What you will do: Below are the records; copy out every line that holds the word "SAML".

Material for this exercise:

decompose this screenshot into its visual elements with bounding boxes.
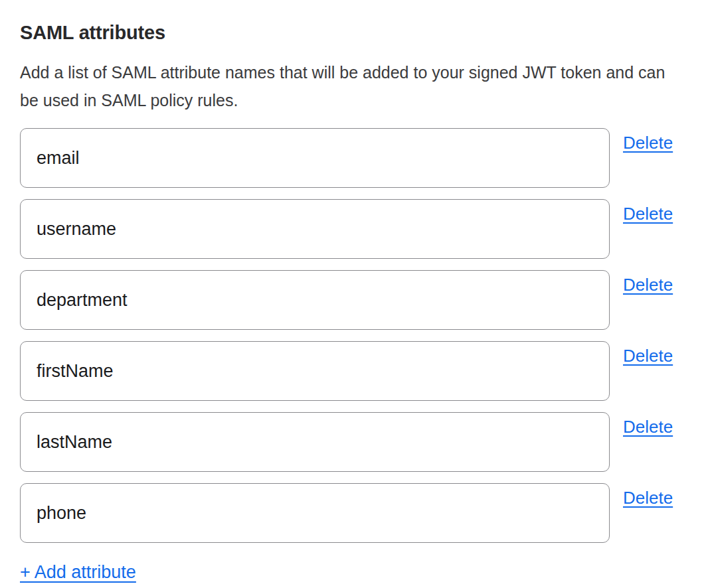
attribute-list: Delete Delete Delete Delete Delete Delet… xyxy=(20,128,688,543)
delete-link[interactable]: Delete xyxy=(623,128,673,153)
attribute-row: Delete xyxy=(20,128,688,188)
attribute-row: Delete xyxy=(20,270,688,330)
attribute-row: Delete xyxy=(20,483,688,543)
attribute-row: Delete xyxy=(20,341,688,401)
add-attribute-link[interactable]: + Add attribute xyxy=(20,561,136,583)
attribute-input[interactable] xyxy=(20,341,610,401)
attribute-input[interactable] xyxy=(20,270,610,330)
delete-link[interactable]: Delete xyxy=(623,341,673,366)
saml-attributes-section: SAML attributes Add a list of SAML attri… xyxy=(0,0,708,583)
attribute-input[interactable] xyxy=(20,483,610,543)
page-title: SAML attributes xyxy=(20,21,688,44)
attribute-input[interactable] xyxy=(20,199,610,259)
attribute-input[interactable] xyxy=(20,128,610,188)
delete-link[interactable]: Delete xyxy=(623,199,673,224)
attribute-input[interactable] xyxy=(20,412,610,472)
attribute-row: Delete xyxy=(20,199,688,259)
attribute-row: Delete xyxy=(20,412,688,472)
delete-link[interactable]: Delete xyxy=(623,483,673,508)
delete-link[interactable]: Delete xyxy=(623,270,673,295)
page-description: Add a list of SAML attribute names that … xyxy=(20,58,688,114)
delete-link[interactable]: Delete xyxy=(623,412,673,437)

Solution to this problem:
saml-attributes-section: SAML attributes Add a list of SAML attri… xyxy=(0,0,708,583)
page-title: SAML attributes xyxy=(20,21,688,44)
page-description: Add a list of SAML attribute names that … xyxy=(20,58,688,114)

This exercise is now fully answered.